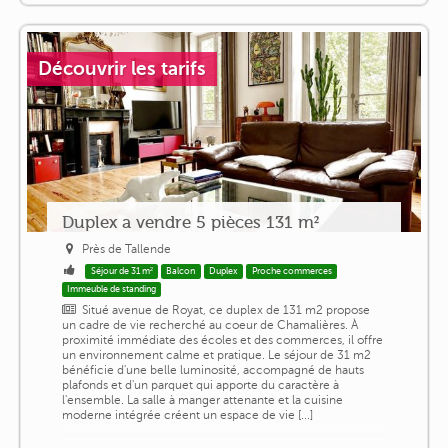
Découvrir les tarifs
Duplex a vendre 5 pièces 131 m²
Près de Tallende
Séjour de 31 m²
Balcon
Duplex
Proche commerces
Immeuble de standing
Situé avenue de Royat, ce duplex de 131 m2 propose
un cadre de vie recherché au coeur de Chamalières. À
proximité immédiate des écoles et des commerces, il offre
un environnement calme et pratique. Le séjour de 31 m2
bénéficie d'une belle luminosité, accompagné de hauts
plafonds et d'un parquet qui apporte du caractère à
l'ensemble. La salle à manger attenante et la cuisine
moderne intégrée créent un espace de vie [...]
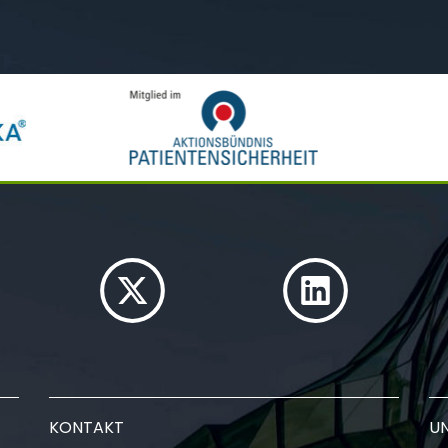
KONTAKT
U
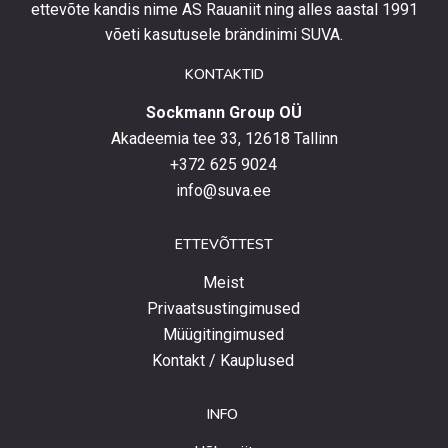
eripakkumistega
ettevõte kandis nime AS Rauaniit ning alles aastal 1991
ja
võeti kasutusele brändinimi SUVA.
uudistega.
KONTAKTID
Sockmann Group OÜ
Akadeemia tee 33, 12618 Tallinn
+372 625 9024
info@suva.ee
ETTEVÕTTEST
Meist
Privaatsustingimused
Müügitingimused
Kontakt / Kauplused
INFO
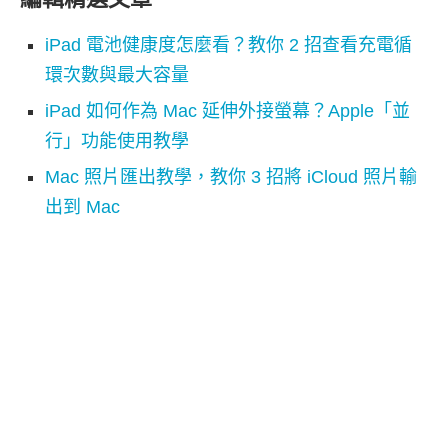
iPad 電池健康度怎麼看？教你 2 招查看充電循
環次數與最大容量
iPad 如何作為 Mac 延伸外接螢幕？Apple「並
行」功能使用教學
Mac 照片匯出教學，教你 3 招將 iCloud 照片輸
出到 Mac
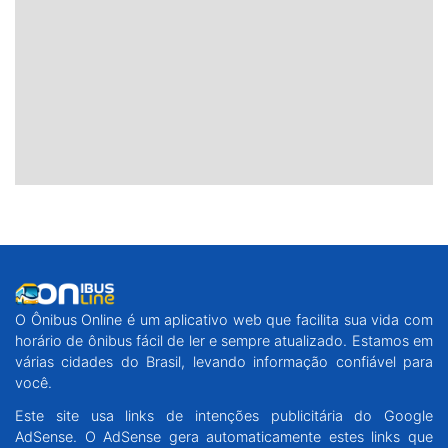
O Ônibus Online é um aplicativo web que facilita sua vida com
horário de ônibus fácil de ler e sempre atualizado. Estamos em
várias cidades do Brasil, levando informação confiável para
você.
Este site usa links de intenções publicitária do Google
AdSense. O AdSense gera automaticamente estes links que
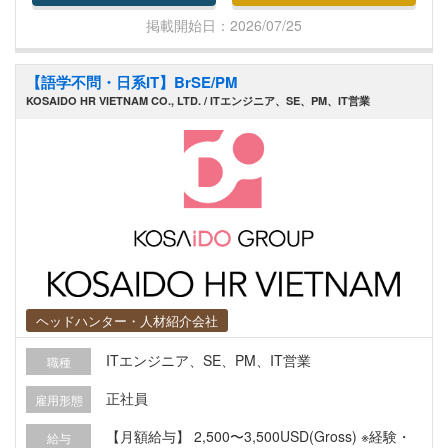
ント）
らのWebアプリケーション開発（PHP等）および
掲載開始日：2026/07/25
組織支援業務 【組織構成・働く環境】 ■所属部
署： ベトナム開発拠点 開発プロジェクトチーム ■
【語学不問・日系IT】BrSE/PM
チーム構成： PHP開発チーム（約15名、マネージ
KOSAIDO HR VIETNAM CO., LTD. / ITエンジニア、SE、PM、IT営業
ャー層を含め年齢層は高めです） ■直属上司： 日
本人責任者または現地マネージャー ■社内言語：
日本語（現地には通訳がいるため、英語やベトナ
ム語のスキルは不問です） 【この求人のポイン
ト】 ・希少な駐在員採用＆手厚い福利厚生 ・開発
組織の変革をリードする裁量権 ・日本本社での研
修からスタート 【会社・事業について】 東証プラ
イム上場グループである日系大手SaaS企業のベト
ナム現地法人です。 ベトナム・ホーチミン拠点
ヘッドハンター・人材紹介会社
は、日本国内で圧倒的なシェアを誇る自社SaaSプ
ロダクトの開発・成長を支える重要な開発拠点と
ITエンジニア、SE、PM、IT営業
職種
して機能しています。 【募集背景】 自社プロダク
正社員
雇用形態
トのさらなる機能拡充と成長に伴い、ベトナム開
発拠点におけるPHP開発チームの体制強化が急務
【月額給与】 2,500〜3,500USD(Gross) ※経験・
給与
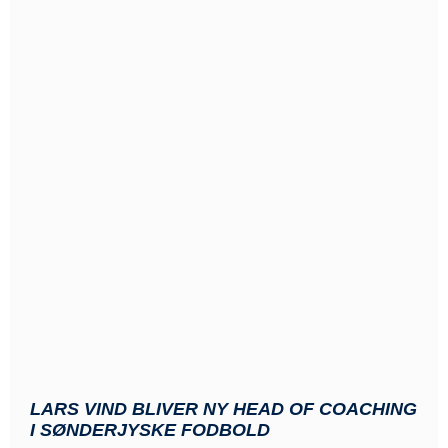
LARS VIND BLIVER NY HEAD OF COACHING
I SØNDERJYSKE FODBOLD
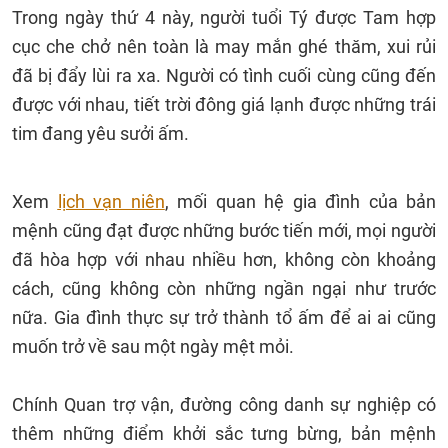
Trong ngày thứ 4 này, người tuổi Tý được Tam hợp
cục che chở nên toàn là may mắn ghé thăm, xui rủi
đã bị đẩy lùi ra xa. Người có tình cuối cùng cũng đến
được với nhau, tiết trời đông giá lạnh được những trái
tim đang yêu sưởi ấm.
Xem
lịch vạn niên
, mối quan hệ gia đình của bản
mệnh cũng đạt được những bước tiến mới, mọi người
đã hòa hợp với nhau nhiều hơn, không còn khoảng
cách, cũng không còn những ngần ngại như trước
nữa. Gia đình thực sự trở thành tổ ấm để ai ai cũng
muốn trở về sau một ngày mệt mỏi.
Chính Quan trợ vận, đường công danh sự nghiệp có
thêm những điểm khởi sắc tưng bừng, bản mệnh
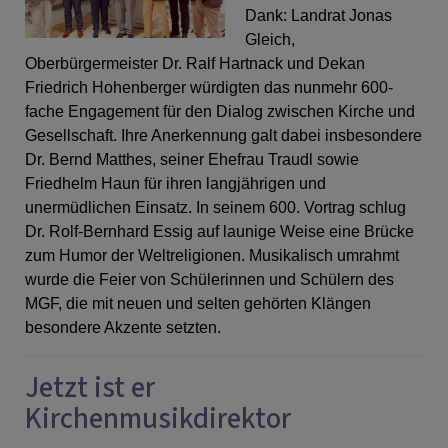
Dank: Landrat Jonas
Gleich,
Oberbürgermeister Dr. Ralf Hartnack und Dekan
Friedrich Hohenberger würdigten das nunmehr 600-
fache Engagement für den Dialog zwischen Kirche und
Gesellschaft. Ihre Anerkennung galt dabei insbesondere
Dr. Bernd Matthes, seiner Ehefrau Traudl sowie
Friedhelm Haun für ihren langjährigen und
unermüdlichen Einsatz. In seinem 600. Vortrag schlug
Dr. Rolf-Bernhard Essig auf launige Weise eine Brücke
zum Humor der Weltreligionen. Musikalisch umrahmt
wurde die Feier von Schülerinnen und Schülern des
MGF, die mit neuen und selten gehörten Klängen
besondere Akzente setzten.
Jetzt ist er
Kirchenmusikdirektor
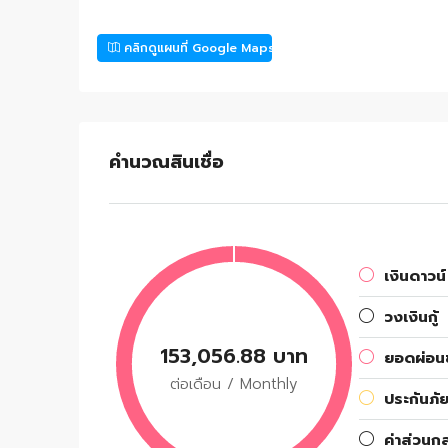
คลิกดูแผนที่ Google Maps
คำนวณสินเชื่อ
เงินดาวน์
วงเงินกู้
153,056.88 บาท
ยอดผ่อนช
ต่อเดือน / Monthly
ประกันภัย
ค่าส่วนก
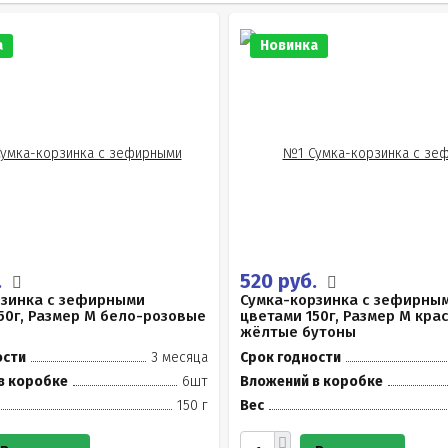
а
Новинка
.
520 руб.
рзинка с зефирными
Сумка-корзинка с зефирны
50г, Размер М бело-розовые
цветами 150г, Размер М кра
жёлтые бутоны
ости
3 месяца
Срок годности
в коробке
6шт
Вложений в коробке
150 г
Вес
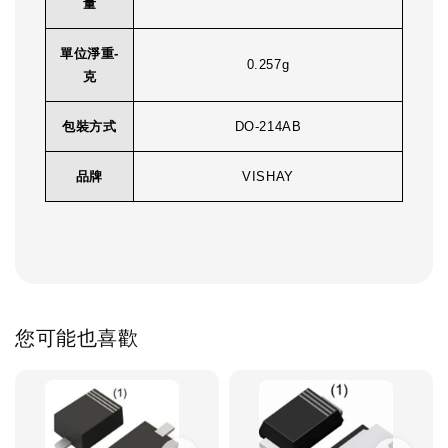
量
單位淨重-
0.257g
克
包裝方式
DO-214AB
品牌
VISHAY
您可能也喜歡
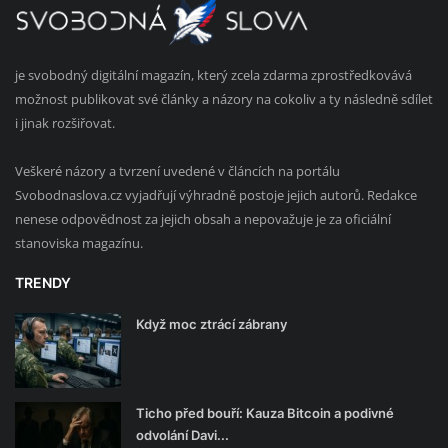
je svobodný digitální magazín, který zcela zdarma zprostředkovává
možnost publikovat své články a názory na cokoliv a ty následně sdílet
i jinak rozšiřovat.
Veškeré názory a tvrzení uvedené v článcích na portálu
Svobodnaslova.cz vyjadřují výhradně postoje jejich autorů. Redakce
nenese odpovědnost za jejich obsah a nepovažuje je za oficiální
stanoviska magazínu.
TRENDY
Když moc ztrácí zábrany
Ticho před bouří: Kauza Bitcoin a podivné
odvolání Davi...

### Task to carry out
Return every line above where "commerces" appears.

### Response to this exercise
Proche commerces
proximité immédiate des écoles et des commerces, il offre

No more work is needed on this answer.